See a map of all the places I've given a talk!

Bayesian and empirical Bayesian forests.

July 06, 2015

Talk, The 32nd International Conference on Machine Learning (ICML), Lille, France

We derive ensembles of decision trees through a nonparametric Bayesian model, allowing us to view random forests as samples from a posterior distribution. This insight provides large gains in interpretability, and motivates a class of Bayesian forest (BF) algorithms that yield small but reliable performance gains. Based on the BF framework, we are able to show that high-level tree hierarchy is stable in large samples.
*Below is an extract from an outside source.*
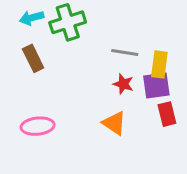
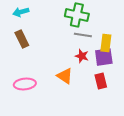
green cross: (68, 22) -> (77, 15), moved, turned 30
red rectangle: (167, 114) -> (101, 81), moved
orange triangle: (114, 123) -> (65, 76), moved

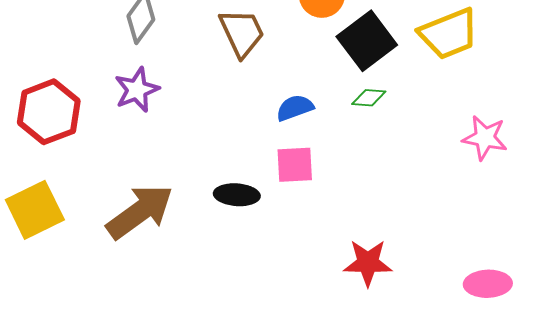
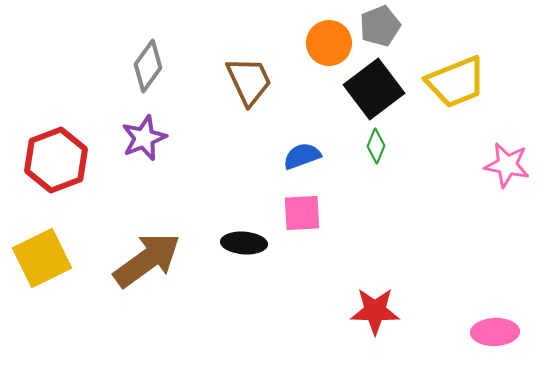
green diamond: (369, 98) -> (376, 146), turned -72
pink star: (485, 138) -> (507, 165), moved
This leads to an empirical Bayesian forest (EBF) algorithm for building approximate BFs on massive distributed datasets and we show that EBFs outperform subsampling based alternatives by a large margin.
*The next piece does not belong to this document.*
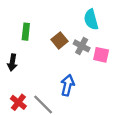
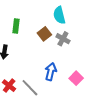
cyan semicircle: (91, 19) -> (59, 15), moved
pink square: (101, 55) -> (76, 78), moved, turned 32

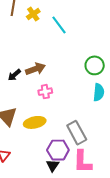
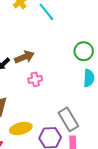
yellow ellipse: (35, 122) -> (21, 128), moved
Latent Dirichlet Allocation-based Diversified Retrieval for E-commerce Search.

February 24, 2014

Talk, The 7th ACM International Conference on Web Search and Data Mining Conference (WSDM), New York City, USA

Diversified retrieval is a very important problem on many e-commerce sites, e.g. eBay and Amazon. Using IR approaches without optimizing for diversity results in a clutter of redundant items that belong to the same products. Most existing product taxonomies are often too noisy, with overlapping structures and non-uniform granularity, to be used directly in diversified retrieval. To address this problem, we propose a Latent Dirichlet Allocation (LDA) based diversified retrieval approach that selects diverse items based on the hidden user intents.